[Stored data entries]
______________________________
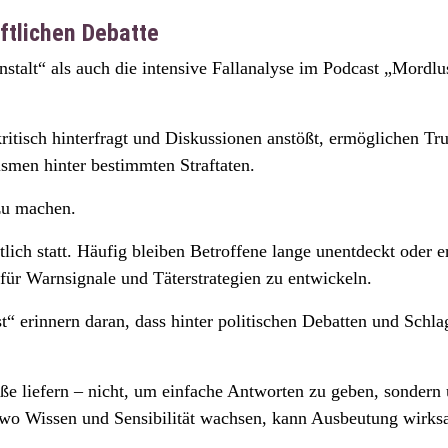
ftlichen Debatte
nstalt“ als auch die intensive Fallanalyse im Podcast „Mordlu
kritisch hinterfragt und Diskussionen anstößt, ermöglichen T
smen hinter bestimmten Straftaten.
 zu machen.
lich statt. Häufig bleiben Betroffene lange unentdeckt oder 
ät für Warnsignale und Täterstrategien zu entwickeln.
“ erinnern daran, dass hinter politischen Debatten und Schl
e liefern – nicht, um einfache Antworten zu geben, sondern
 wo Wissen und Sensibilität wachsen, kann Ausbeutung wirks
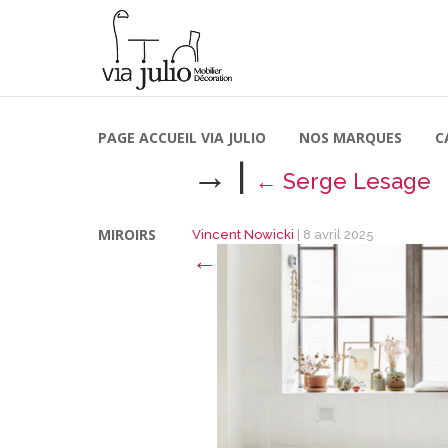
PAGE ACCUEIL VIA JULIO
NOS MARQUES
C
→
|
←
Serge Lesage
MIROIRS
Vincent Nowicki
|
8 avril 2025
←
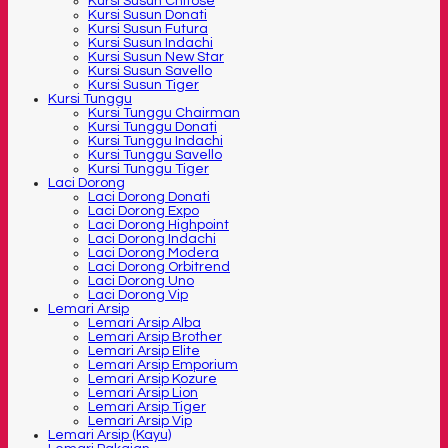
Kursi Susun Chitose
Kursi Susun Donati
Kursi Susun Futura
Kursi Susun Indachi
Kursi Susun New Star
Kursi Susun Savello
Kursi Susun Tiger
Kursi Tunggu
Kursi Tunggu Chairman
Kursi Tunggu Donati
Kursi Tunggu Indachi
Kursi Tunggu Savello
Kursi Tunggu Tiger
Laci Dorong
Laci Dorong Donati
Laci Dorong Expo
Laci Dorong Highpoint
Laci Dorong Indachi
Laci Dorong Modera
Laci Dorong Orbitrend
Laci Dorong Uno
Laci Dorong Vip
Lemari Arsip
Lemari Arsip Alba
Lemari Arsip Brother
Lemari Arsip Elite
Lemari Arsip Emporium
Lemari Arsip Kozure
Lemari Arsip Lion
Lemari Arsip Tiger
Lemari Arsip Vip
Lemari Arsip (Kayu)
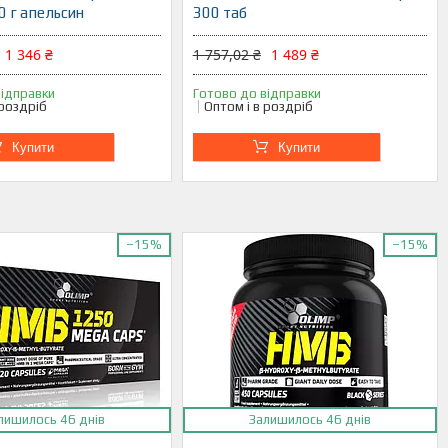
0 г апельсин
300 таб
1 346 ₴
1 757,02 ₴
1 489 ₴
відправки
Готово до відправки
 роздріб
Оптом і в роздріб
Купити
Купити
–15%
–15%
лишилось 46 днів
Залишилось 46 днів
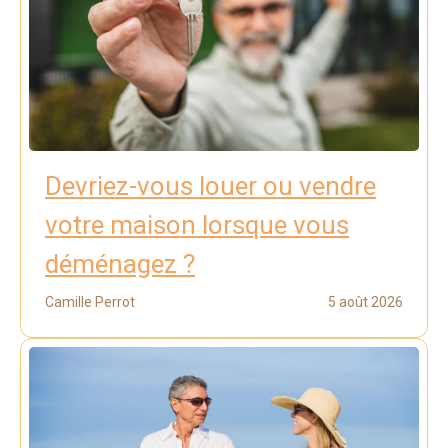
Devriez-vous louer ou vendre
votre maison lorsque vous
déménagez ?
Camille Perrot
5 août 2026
______________________________
Problem statement: Reproduce the entries above exactly, but only the lines between the line holding "Kursi Tunggu Donati" and the line holding "Lemari Arsip Elite", inclusive.

Solution to this task:
Kursi Tunggu Donati
Kursi Tunggu Indachi
Kursi Tunggu Savello
Kursi Tunggu Tiger
Laci Dorong
Laci Dorong Donati
Laci Dorong Expo
Laci Dorong Highpoint
Laci Dorong Indachi
Laci Dorong Modera
Laci Dorong Orbitrend
Laci Dorong Uno
Laci Dorong Vip
Lemari Arsip
Lemari Arsip Alba
Lemari Arsip Brother
Lemari Arsip Elite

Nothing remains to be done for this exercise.